The Federal Ministry of Environment has initiated informal meetings with key stakeholders, including the Special Adviser in charge of Amnesty programme to ensure consideration and inclusiveness. Other stakeholders consulted include the traditional rulers in Ogoniland, international oil companies, state government and security agencies.

The consultation, according to the minister, will bring on board Memorandum of Understanding (MoU) that will provide a guarantee that clean-up areas will not be re-polluted. Also, modalities have been put in place for the pre-launch, launch and post launch for the successful implementation of the report, and awaiting final approval of the Federal Executive Council (FEC).

The minister explained that emergency measures for ensuring community access to potable drinking water, development of community engagement and communication plan as well as dispute resolution mechanism will be ensured.

“Preliminary activities will also commence on the establishment of the Integrated Contaminated Soil Management Centre.

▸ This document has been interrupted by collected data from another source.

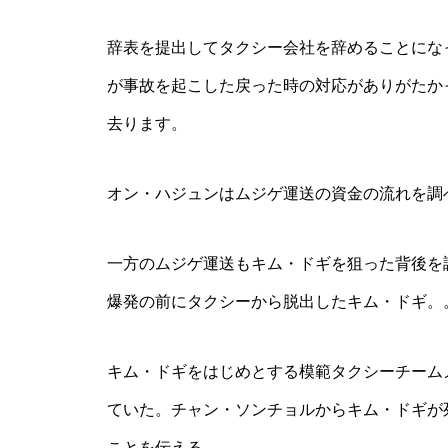
辞表を提出してタクシー会社を辞めることにな
が事故を起こした戻った時の対応がありがたか
去ります。
オン・ハジュンはムジゲ運送の資金の流れを調
一方のムジゲ運送もキム・ドギを狙った背後を
爆発の前にタクシーから脱出したキム・ドギ。
キム・ドギをはじめとする模範タクシーチーム
ていた。チャン・ソンチョルからキム・ドギが
ことを伝える。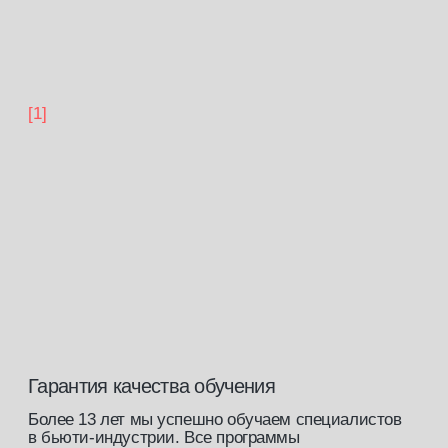
косметику на территории Российской Федерации
и в странах, где допускается российское
образование.
Образовательная деятельность осуществляется
на основании
Лицензии Министерства образования
№ Л035−1 276−61/647 563
бонусы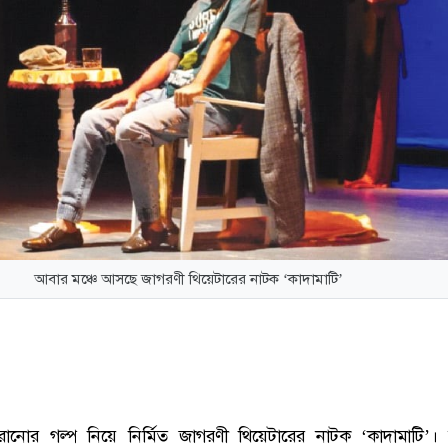
আবার মঞ্চে আসছে জাগরণী থিয়েটারের নাটক ‘কাদামাটি’
রানোর গল্প নিয়ে নির্মিত জাগরণী থিয়েটারের নাটক ‘কাদামাটি’।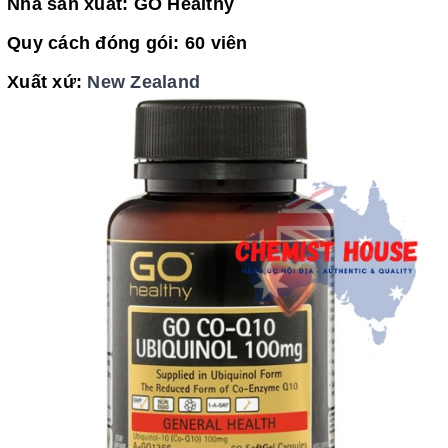
Nhà sản xuất: GO Healthy
Quy cách đóng gói: 60 viên
Xuất xứ:
New Zealand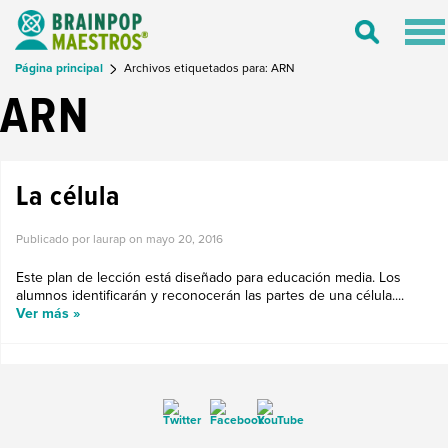
Tog
Toggle
nav
Search
Página principal
Archivos etiquetados para: ARN
ARN
La célula
Publicado por laurap on
mayo 20, 2016
Este plan de lección está diseñado para educación media. Los
alumnos identificarán y reconocerán las partes de una célula....
Ver más »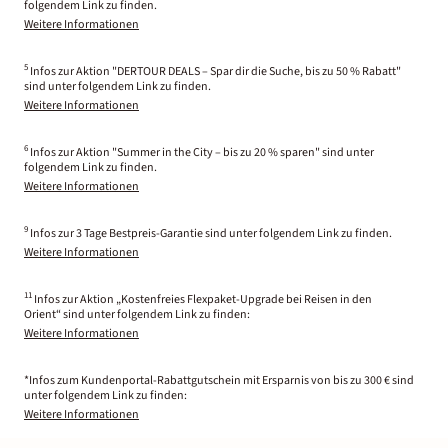
folgendem Link zu finden.
Weitere Informationen
5
Infos zur Aktion "DERTOUR DEALS – Spar dir die Suche, bis zu 50 % Rabatt"
sind unter folgendem Link zu finden.
Weitere Informationen
6
Infos zur Aktion "Summer in the City – bis zu 20 % sparen" sind unter
folgendem Link zu finden.
Weitere Informationen
9
Infos zur 3 Tage Bestpreis-Garantie sind unter folgendem Link zu finden.
Weitere Informationen
11
Infos zur Aktion „Kostenfreies Flexpaket-Upgrade bei Reisen in den
Orient“ sind unter folgendem Link zu finden:
Weitere Informationen
*Infos zum Kundenportal-Rabattgutschein mit Ersparnis von bis zu 300 € sind
unter folgendem Link zu finden:
Weitere Informationen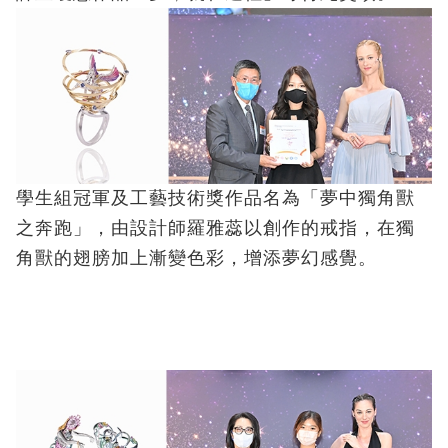
學生組冠軍及工藝技術獎作品名為「夢中獨角獸
之奔跑」，由設計師羅雅蕊以創作的戒指，在獨
角獸的翅膀加上漸變色彩，增添夢幻感覺。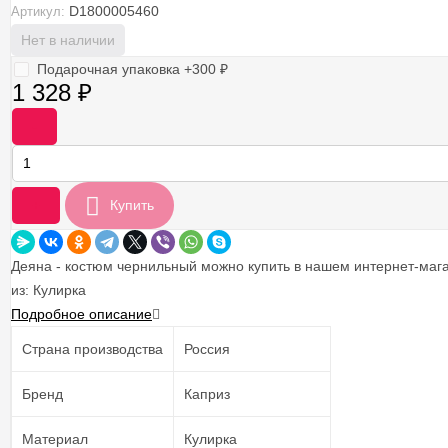
D1800005460
Артикул:
Нет в наличии
Подарочная упаковка +
300
₽
1 328
₽
-
+
Купить
Деяна - костюм чернильный можно купить в нашем интернет-магаз
из: Кулирка
Подробное описание
Страна производства
Россия
Бренд
Каприз
Материал
Кулирка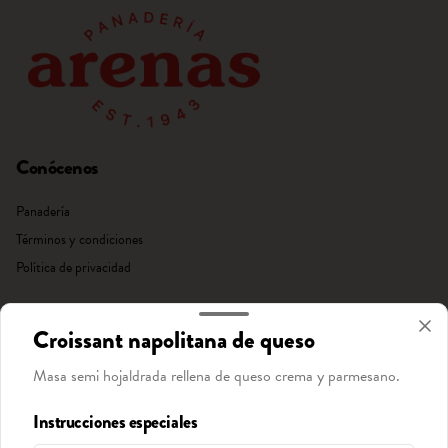
Conócenos
Panadería
Términos y condiciones
Política de privacidad
Redes sociales
Croissant napolitana de queso
Instagram
Masa semi hojaldrada rellena de queso crema y parmesano.
Facebook
Instrucciones especiales
Mi cuenta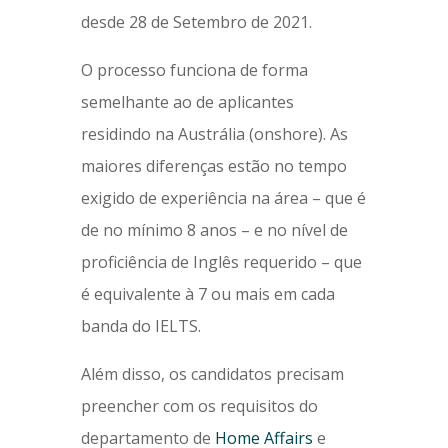
desde 28 de Setembro de 2021.
O processo funciona de forma
semelhante ao de aplicantes
residindo na Austrália (onshore). As
maiores diferenças estão no tempo
exigido de experiência na área – que é
de no mínimo 8 anos – e no nível de
proficiência de Inglês requerido – que
é equivalente à 7 ou mais em cada
banda do IELTS.
Além disso, os candidatos precisam
preencher com os requisitos do
departamento de
Home Affairs
e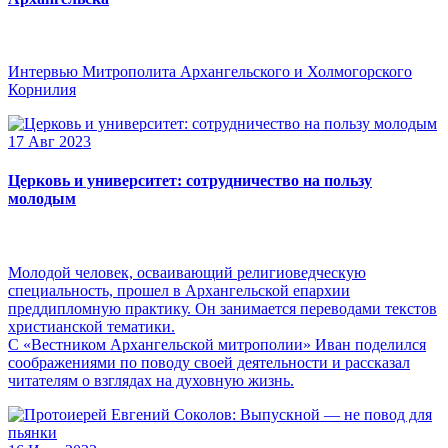
Интервью Митрополита Архангельского и Холмогорского
Корнилия
17 Авг 2023
Церковь и университет: сотрудничество на пользу
молодым
Молодой человек, осваивающий религиоведческую
специальность, прошел в Архангельской епархии
преддипломную практику. Он занимается переводами текстов
христианской тематики.
С «Вестником Архангельской митрополии» Иван поделился
соображениями по поводу своей деятельности и рассказал
читателям о взглядах на духовную жизнь.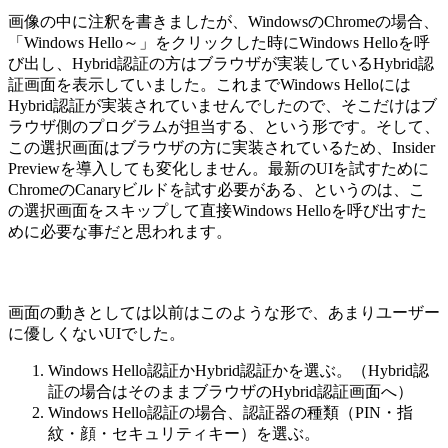
画像の中に注釈を書きましたが、WindowsのChromeの場合、
「Windows Hello～」をクリックした時にWindows Helloを呼
び出し、Hybrid認証の方はブラウザが実装しているHybrid認
証画面を表示していました。これまでWindows Helloには
Hybrid認証が実装されていませんでしたので、そこだけはブ
ラウザ側のプログラムが担当する、という形です。そして、
この選択画面はブラウザの方に実装されているため、Insider
Previewを導入しても変化しません。最新のUIを試すために
ChromeのCanaryビルドを試す必要がある、というのは、こ
の選択画面をスキップして直接Windows Helloを呼び出すた
めに必要な事だと思われます。
画面の動きとしては以前はこのような形で、あまりユーザー
に優しくないUIでした。
Windows Hello認証かHybrid認証かを選ぶ。（Hybrid認
証の場合はそのままブラウザのHybrid認証画面へ）
Windows Hello認証の場合、認証器の種類（PIN・指
紋・顔・セキュリティキー）を選ぶ。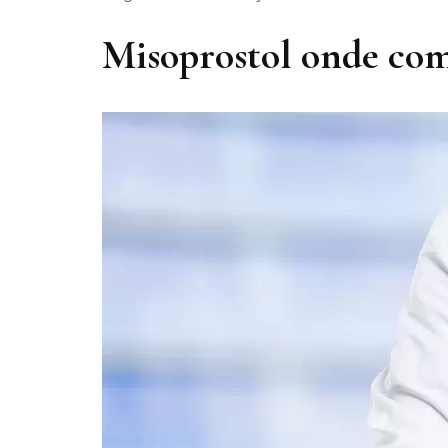
Misoprostol onde co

In the implementation of these plans and programmes, the government will ensure that the solution to our environmental challenges will provide tangible benefits to the people including employment of provision of basic services.”

The federal government, through Muhammed assured a cross section of Ogoni people including women and youths, who gathered at the Peace and Freedom Hall in Bori-Ogoni, that government intends to use the clean-up to jump start a sustainable livelihood agenda for the Niger Delta that is less dependent on oil.

Plea for Peace

Muhammed, while soliciting support and cooperation of stakeholders towards the implementation, urged all groups within the Ogoni communities to embrace peace. According to the minister, without an atmosphere of peace, there wouldn’t be a meaningful development and respect for human rights.

“We underscore and plead that peace should be the watchword for everybody, peace is going to be key, the environment needs to unite. The environment does not belong to any one group than the other, without peace, there cannot be development and respect for human rights. We plead for cooperation in the clean-up of soil, water and air of Ogoni.”